Van Halen was already a world-famous band and their 1984 album was a huge hit. The cover was omnipresent. Posters were plastered up and down the streets of every major city. A rumor soon spread that the angel was David Lee Roth as a baby but that is not the true story.

In reality I had always wanted to illustrate a picture of something that looked photographically real, yet could not actually be real. Since I loved angels--and devils--I thought I would combine the two. I asked my friend if I could take some photos of her two-year-old son, Carter Helm. I styled his hair, gave him some candy cigarettes and after a brief tantrum he became the perfect character.

The image may have been controversial because it appeared that the angel was actually sneaking a smoke behind God's back, so to speak. In actuality, the cigarettes were chocolate candy wrapped in paper to look like the real thing, and Carter, my little model, had devoured every one of them by the end of the photo session.

The illustration still enjoys great popularity and is perpetually ranked among the 100 best album covers of all time by “Rolling Stone Magazine.” An audio interview by Ivan Parrish, from summer 2010 can be accessed on insideheavy.com, and a magazine cover and article by John Scanian, on the making of the Van Halen “1984” album, can be found in the March 2011 issue of the London-based, “Classic Rock” Magazine.


About the artist. Margo Nahas started illustrating album covers early in her career.

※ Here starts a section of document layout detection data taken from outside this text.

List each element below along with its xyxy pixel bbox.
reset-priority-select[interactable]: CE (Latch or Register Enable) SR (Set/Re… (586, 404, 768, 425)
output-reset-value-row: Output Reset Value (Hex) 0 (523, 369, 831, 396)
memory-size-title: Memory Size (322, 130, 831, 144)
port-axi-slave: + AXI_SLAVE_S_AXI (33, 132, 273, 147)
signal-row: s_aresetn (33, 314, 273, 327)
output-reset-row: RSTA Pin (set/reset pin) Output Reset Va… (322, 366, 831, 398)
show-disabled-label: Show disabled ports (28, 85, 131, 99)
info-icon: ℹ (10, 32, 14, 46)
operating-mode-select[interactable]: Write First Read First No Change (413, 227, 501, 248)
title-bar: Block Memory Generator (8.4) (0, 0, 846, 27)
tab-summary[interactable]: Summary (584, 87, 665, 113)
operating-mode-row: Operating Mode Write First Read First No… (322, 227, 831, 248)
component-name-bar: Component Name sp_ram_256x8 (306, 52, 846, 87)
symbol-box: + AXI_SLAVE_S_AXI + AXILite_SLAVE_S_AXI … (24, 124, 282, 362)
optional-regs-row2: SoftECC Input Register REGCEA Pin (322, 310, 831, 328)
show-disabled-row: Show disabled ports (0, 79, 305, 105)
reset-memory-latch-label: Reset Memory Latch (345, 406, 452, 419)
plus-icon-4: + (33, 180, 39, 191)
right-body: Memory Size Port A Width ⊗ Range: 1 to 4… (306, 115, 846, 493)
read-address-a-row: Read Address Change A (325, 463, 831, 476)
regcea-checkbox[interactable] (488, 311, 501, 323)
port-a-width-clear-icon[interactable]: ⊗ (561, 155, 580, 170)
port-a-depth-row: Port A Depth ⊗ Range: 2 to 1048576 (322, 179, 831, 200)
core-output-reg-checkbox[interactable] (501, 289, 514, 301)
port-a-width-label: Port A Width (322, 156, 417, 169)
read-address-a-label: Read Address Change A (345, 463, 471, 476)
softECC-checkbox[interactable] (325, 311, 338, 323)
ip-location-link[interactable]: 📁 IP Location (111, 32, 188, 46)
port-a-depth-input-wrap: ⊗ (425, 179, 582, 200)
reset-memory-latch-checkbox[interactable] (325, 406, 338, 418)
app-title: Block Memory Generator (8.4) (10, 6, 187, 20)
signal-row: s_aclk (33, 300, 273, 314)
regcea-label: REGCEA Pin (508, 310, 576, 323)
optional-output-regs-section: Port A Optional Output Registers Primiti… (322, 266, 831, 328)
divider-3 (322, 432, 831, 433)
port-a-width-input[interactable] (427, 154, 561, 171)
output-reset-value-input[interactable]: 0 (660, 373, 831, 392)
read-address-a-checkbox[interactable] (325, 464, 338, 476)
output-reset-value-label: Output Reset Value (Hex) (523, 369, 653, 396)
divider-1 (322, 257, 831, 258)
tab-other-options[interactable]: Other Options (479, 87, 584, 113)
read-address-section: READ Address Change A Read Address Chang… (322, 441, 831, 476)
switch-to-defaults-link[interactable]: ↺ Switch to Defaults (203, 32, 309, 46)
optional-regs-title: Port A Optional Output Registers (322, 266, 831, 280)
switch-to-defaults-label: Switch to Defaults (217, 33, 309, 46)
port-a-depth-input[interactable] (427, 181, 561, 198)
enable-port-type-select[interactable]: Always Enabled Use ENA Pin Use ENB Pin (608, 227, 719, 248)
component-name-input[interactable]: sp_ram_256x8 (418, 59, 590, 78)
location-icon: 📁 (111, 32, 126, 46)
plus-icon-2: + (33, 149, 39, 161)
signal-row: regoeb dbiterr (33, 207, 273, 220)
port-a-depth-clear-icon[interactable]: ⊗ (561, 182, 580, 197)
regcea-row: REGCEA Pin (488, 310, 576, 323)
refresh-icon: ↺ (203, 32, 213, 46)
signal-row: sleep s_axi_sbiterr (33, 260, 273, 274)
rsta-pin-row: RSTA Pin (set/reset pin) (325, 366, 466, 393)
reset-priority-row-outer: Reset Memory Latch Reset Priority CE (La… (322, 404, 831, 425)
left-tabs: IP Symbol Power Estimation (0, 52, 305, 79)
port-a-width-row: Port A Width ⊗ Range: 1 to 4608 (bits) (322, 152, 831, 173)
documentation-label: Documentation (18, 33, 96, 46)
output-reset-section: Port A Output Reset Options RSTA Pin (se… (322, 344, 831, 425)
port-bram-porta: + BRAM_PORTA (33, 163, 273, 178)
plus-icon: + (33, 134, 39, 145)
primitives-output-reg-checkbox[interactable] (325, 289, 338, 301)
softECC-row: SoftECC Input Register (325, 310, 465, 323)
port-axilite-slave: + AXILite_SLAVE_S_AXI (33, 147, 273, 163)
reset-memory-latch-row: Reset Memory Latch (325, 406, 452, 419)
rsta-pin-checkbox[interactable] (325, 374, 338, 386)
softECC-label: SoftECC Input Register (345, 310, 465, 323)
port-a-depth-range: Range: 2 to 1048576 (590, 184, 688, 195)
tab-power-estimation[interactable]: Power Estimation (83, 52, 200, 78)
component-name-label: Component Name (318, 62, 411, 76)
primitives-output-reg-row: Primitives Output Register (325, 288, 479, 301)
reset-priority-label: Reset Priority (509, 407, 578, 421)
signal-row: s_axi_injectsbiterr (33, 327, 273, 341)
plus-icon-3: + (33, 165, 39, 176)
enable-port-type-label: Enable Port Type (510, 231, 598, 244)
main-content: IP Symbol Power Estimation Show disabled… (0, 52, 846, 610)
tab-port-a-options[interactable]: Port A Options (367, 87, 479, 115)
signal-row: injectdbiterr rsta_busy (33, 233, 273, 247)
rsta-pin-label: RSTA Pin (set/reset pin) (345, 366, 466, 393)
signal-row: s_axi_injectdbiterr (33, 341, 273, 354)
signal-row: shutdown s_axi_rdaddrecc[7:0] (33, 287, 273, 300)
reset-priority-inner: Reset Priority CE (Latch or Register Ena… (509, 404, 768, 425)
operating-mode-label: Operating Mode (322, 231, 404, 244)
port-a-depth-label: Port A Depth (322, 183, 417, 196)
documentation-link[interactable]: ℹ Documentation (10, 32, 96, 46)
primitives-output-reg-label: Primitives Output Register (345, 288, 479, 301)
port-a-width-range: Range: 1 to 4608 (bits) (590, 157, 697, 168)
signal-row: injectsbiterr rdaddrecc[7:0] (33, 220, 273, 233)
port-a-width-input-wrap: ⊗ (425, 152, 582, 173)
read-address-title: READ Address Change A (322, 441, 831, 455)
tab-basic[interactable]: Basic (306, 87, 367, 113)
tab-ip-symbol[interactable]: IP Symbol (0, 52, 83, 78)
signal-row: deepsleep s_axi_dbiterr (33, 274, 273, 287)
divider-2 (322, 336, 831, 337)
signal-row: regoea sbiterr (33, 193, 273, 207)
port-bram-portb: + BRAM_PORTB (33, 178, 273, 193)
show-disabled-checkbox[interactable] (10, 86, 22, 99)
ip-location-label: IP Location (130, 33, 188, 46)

She did her first cover, Seals and Crofts’ “Unborn Child,” while still attending The Art Center College of Design, in Los Angeles, California. Later, while collaborating with her husband, Jay Vigon, they designed and illustrated over 90 album covers and several hundred logos, including: Van Halen “1984,” Stevie Wonder “Secret Life of Plants,” Toto “The 7th One,” Fleetwood Mac “Tusk,” Doobie Bros. “Farewell Tour,” Quiet Riot “Mental Health” and “Condition Critical,” Rod Stewart “Absolutely Live,” and Bon Jovi “7000˚ Farenheit.”

Specializing in photorealistic airbrush rendering Margo applied her unique style to developing art for the recording industry as well as illustrations for movie posters, magazine spreads, billboards, advertising, and the medical field.

A partial list of clients includes, Warner Bros., Motown Records, ABC, Universal, CBS, Sony, J. Walter Thompson, Chiat Day, Hard Rock Café, and many independent commissions.

Margo currently designs fine jewelry and custom one of a kind resin pieces. Additionally she works with ceramics creating unique decorative frames. Many of her pieces, as well as a select history of her illustrations, can be viewed or purchased on www.margoznahas.com .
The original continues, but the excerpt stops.